Endianness in UTF-16 encoding
Hello,
I have a curious endianness problem. I get different results with the Sun
JVM and gij. Consider this simple program:
=========================================
import java.io.*;
public class Test
{
public static void main(String[] args) throws java.io.IOException
{
OutputStreamWriter o = new OutputStreamWriter(System.out, "UTF-16");
o.write("Hello!");
o.flush();
}
}
=========================================
According to Sun's API docs (Charset class), the UTF-16 encoding is supposed
to default to big-endian. This is also what I get when running with Sun's
JVM:
00000000: feff 0048 0065 006c 006c 006f 0021 ...H.e.l.l.o.!
But when I run the same program (still Sun-compiled) with gij, I get
little-endian output:
00000000: fffe 4800 6500 6c00 6c00 6f00 2100 ..H.e.l.l.o.!.

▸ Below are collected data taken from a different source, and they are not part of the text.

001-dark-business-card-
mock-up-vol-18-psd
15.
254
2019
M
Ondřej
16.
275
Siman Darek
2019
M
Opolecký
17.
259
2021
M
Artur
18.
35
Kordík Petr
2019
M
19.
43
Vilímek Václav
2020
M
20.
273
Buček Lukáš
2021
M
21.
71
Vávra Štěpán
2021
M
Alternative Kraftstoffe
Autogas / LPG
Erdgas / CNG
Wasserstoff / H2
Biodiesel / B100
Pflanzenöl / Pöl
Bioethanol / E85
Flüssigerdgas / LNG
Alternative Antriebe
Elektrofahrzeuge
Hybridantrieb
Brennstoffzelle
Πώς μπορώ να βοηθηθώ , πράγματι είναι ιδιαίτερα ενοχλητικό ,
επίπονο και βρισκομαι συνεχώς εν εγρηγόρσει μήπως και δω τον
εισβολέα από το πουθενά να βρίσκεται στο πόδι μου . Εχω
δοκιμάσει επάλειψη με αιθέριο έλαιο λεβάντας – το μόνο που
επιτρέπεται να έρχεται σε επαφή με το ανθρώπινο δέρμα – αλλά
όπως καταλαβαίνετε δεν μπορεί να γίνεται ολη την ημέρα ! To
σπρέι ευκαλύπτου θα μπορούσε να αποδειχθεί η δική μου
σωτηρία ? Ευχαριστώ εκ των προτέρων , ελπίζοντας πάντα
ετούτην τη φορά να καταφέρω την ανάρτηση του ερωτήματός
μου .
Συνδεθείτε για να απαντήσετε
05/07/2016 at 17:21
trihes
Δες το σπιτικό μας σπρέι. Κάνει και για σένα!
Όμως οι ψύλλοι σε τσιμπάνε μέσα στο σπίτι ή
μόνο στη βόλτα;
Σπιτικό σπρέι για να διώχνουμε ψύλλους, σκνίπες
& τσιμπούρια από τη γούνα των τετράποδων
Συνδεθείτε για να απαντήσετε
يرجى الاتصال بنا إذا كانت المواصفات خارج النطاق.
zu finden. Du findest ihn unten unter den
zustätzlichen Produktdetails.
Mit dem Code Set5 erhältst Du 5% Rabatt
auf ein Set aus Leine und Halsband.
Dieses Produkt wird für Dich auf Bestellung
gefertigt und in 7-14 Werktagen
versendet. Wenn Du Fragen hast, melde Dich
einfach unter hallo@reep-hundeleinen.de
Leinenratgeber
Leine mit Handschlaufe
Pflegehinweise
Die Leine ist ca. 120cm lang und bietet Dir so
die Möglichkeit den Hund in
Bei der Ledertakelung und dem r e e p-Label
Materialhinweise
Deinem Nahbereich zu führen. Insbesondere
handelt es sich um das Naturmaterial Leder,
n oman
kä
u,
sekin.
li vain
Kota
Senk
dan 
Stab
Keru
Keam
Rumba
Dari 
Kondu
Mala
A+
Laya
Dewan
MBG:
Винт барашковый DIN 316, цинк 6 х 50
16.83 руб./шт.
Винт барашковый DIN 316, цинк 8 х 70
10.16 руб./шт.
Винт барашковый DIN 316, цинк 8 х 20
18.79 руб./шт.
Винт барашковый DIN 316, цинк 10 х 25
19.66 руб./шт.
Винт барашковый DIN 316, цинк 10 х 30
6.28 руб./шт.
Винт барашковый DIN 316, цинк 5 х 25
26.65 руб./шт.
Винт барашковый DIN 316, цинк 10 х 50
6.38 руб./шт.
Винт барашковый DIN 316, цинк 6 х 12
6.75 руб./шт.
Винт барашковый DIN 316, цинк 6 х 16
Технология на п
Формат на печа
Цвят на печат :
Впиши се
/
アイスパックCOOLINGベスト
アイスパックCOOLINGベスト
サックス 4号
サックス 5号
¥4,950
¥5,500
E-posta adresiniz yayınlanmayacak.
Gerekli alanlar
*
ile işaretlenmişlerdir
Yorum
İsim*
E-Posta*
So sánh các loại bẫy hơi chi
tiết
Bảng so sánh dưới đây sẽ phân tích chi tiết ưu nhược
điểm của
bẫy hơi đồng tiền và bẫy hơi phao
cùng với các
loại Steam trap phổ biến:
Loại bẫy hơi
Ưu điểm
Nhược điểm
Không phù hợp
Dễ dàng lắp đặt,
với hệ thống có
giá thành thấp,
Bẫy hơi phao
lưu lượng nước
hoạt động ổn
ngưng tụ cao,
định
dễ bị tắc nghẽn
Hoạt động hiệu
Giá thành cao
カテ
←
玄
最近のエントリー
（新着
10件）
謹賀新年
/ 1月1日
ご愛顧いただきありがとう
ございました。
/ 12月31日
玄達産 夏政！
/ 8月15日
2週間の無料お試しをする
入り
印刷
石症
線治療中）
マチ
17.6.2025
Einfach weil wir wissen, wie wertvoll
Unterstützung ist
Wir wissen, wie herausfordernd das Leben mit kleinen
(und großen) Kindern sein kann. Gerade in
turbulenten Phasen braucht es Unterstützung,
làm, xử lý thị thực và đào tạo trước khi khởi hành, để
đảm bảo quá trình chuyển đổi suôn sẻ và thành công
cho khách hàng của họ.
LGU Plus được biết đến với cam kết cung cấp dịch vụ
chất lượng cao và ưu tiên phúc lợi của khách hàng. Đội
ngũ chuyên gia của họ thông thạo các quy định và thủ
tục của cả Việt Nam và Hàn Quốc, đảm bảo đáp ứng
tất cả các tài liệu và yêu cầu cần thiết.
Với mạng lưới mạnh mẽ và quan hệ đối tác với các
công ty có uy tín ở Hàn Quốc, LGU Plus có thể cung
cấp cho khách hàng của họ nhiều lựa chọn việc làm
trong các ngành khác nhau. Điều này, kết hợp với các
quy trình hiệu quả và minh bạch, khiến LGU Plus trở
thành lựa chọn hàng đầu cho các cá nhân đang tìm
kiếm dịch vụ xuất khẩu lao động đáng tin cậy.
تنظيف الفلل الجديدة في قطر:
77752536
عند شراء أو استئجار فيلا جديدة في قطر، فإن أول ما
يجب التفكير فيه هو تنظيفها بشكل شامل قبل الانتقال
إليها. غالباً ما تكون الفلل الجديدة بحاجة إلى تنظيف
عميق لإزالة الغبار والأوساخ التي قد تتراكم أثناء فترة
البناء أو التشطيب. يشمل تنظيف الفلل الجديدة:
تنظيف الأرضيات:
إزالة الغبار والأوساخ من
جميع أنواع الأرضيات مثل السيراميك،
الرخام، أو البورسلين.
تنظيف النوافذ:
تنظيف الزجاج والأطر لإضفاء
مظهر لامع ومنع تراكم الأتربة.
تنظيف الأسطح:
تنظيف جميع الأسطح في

This difference causes the test suite of one my packages to fail. I'm
running on i386.
What confuses me is that I checked the Classpath source for
OutputStreamWriter, and it does the right thing, i.e., big-endian:
http://cvs.savannah.gnu.org/viewcvs/classpath/java/io/OutputStreamWriter.java?rev=1.11.2.8&root=classpath&view=markup
Is there a bug somewhere? And where should I look for it?